Limitations and future directions

One important issue is the possibility that the same voxel can be selected as a primary node to multiple regions because the resulting calculated correlation between the two voxels will be one. Additionally, nodes that are spatially too close to one another demonstrate high connectivity. This phenomenon could be the cause of higher intra-regional correlation obtained in our study for HCs compared to AD. We showed that the actual spatial differences between intra-regional ROIs are similar between different AD and HCs (Figure 6). Additionally, no specific measures for between network (extrinsic) connectivity, were defined in this paper. However, it would not be difficult to develop such measures for further analysis.

Figure 6

Distance between identified nodes for the DMN. The figure shows the average distance in voxels between identified nodes within each region. The figure shows no significant differences between groups.

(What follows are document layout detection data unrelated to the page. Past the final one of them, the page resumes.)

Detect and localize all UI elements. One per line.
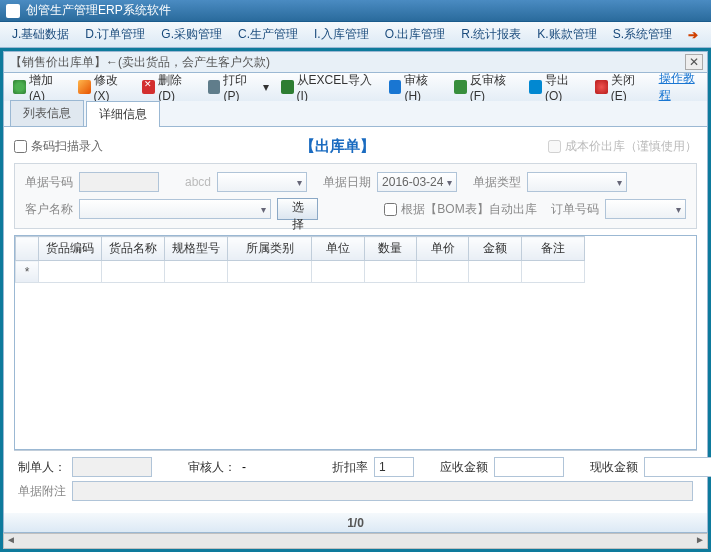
- menu-order[interactable]: D.订单管理: [77, 26, 153, 43]
- printer-icon: [208, 80, 221, 94]
- col-qty[interactable]: 数量: [364, 237, 416, 261]
- type-select[interactable]: [527, 172, 627, 192]
- order-no-select[interactable]: [605, 199, 686, 219]
- close-button[interactable]: 关闭(E): [590, 70, 653, 105]
- plus-icon: [13, 80, 26, 94]
- window-title: 创管生产管理ERP系统软件: [26, 2, 171, 19]
- table-row-new[interactable]: *: [16, 261, 585, 283]
- tabs: 列表信息 详细信息: [3, 101, 708, 127]
- menu-system[interactable]: S.系统管理: [605, 26, 680, 43]
- audit-button[interactable]: 审核(H): [384, 70, 447, 105]
- auditor-value: -: [242, 460, 246, 474]
- bom-checkbox[interactable]: [384, 203, 397, 216]
- menu-tutorial[interactable]: 【视频教程，先看: [706, 26, 711, 43]
- app-icon: [6, 4, 20, 18]
- delete-icon: [142, 80, 155, 94]
- col-amount[interactable]: 金额: [469, 237, 521, 261]
- cost-price-option: 成本价出库（谨慎使用）: [548, 138, 697, 155]
- panel-title: 【销售价出库单】←(卖出货品，会产生客户欠款): [10, 54, 270, 71]
- menu-report[interactable]: R.统计报表: [453, 26, 529, 43]
- excel-icon: [281, 80, 294, 94]
- doc-no-label: 单据号码: [25, 174, 73, 191]
- barcode-checkbox[interactable]: [14, 140, 27, 153]
- panel-close-button[interactable]: ✕: [685, 54, 703, 70]
- col-spec[interactable]: 规格型号: [165, 237, 228, 261]
- maker-label: 制单人：: [18, 459, 66, 476]
- type-label: 单据类型: [473, 174, 521, 191]
- delete-button[interactable]: 删除(D): [137, 70, 200, 105]
- unaudit-button[interactable]: 反审核(F): [449, 70, 522, 105]
- maker-input: [72, 457, 152, 477]
- col-remark[interactable]: 备注: [521, 237, 584, 261]
- form-title: 【出库单】: [115, 137, 560, 156]
- discount-label: 折扣率: [332, 459, 368, 476]
- col-category[interactable]: 所属类别: [228, 237, 312, 261]
- menubar: J.基础数据 D.订单管理 G.采购管理 C.生产管理 I.入库管理 O.出库管…: [0, 22, 711, 48]
- col-price[interactable]: 单价: [417, 237, 469, 261]
- panel-header: 【销售价出库单】←(卖出货品，会产生客户欠款) ✕: [3, 51, 708, 73]
- col-name[interactable]: 货品名称: [102, 237, 165, 261]
- menu-inbound[interactable]: I.入库管理: [306, 26, 377, 43]
- col-unit[interactable]: 单位: [312, 237, 364, 261]
- tab-detail[interactable]: 详细信息: [86, 101, 160, 127]
- customer-label: 客户名称: [25, 201, 73, 218]
- col-code[interactable]: 货品编码: [39, 237, 102, 261]
- doc-no-input: [79, 172, 159, 192]
- new-row-marker: *: [16, 261, 39, 283]
- pencil-icon: [78, 80, 91, 94]
- receivable-input[interactable]: [494, 457, 564, 477]
- pager: 1/0: [347, 516, 364, 530]
- data-table: 货品编码 货品名称 规格型号 所属类别 单位 数量 单价 金额 备注: [14, 235, 697, 450]
- customer-select[interactable]: [79, 199, 271, 219]
- abcd-select[interactable]: [217, 172, 307, 192]
- check-icon: [389, 80, 402, 94]
- order-no-label: 订单号码: [551, 201, 599, 218]
- status-bar: 1/0: [3, 513, 708, 533]
- received-input[interactable]: [644, 457, 711, 477]
- undo-icon: [454, 80, 467, 94]
- tab-list[interactable]: 列表信息: [10, 100, 84, 126]
- close-icon: [595, 80, 608, 94]
- bom-label: 根据【BOM表】自动出库: [401, 201, 536, 218]
- attach-label: 单据附注: [18, 483, 66, 500]
- horizontal-scrollbar[interactable]: [3, 533, 708, 549]
- arrow-icon: ➔: [680, 28, 706, 42]
- menu-account[interactable]: K.账款管理: [529, 26, 604, 43]
- discount-input[interactable]: [374, 457, 414, 477]
- toolbar: 增加(A) 修改(X) 删除(D) 打印(P)▾ 从EXCEL导入(I) 审核(…: [3, 73, 708, 101]
- abcd-label: abcd: [185, 175, 211, 189]
- barcode-label: 条码扫描录入: [31, 138, 103, 155]
- row-header-blank: [16, 237, 39, 261]
- tutorial-link[interactable]: 操作教程: [659, 70, 703, 104]
- attach-input: [72, 481, 693, 501]
- menu-basic[interactable]: J.基础数据: [4, 26, 77, 43]
- export-button[interactable]: 导出(O): [524, 70, 588, 105]
- menu-purchase[interactable]: G.采购管理: [153, 26, 230, 43]
- date-label: 单据日期: [323, 174, 371, 191]
- received-label: 现收金额: [590, 459, 638, 476]
- print-button[interactable]: 打印(P)▾: [203, 70, 274, 105]
- menu-outbound[interactable]: O.出库管理: [377, 26, 454, 43]
- excel-import-button[interactable]: 从EXCEL导入(I): [276, 70, 382, 105]
- menu-production[interactable]: C.生产管理: [230, 26, 306, 43]
- titlebar: 创管生产管理ERP系统软件: [0, 0, 711, 22]
- select-button[interactable]: 选择: [277, 198, 318, 220]
- export-icon: [529, 80, 542, 94]
- auditor-label: 审核人：: [188, 459, 236, 476]
- receivable-label: 应收金额: [440, 459, 488, 476]
- date-picker[interactable]: 2016-03-24: [377, 172, 457, 192]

Finally, this method is dependent on networks derived from ICA decomposition. Since this method begins by first identifying the main regions of networks, only major networks that have been shown to be consistently reproduced were used (Beckmann et al., 2005; Abou Elseoud et al., 2011; Chou et al., 2012). Even so, ICA iterations can produce slightly different results from the same dataset (McKeown et al., 2003). We show that small variations in region size have very little effect on extracted time series (Tables 3, 4). Even large variations in region size reveal a relatively small effect on the extracted time-series, showing that this method will be robust for reasonable differences in ICA results. Variations in ICA results can be eliminated by using standardized functional templates. It is possible to select these regions from anatomical atlases; however, the functional relevance of deriving such ROIs should be considered. The same is true with different high-resolution functional parcellation techniques (Sohn et al., 2012; Igelström et al., 2015; Wang et al., 2015; Moher Alsady et al., 2016). While these techniques can provide more regions for analysis, the significance behind new network measures calculated using these techniques might not be as evident. New emerging techniques may provide a means for organizing these parcellations (Power et al., 2011; Li and Wang, 2015; Yoo et al., 2017).

Conclusion

In this study, we used a regional correlation based method for node identification to discern detailed changes in functional connectivity in AD. Specifically, we found that while all connections within the DMN were affected in AD, specific regions were more affected in certain measures. The mapping of functional connectomes provides a powerful tool for the mapping, tracking and prediction of patterns of changes in connectivity with the progression of brain disease. The unique way in which nodes and ROIs are defined in this study allows for the use of new descriptive features to analyze changes in functional connectivity. We show that by using new measures, we can contribute new information regarding changes in connectivity that may reflect the underlying pathology and mechanisms behind network deterioration in neurological diseases.

Author contributions

WS: Designed and planned study, coded program, analyzed data, wrote manuscript. TL: Contributed to methods and discussion. KY: Contributed to methods, analysis, and discussion. MK: Contributed to methods and discussion. JH: Contributed to methods and discussion. JY: Contributed to methods and discussion. YY: Data organization. SS: Collected data, contributed to discussion. DN: Collected data, contributed to discussion. YJ: Co-corresponding author. Designed and planned study. JK designed and planned study.

Conflict of interest statement

The authors declare that the research was conducted in the absence of any commercial or financial relationships that could be construed as a potential conflict of interest.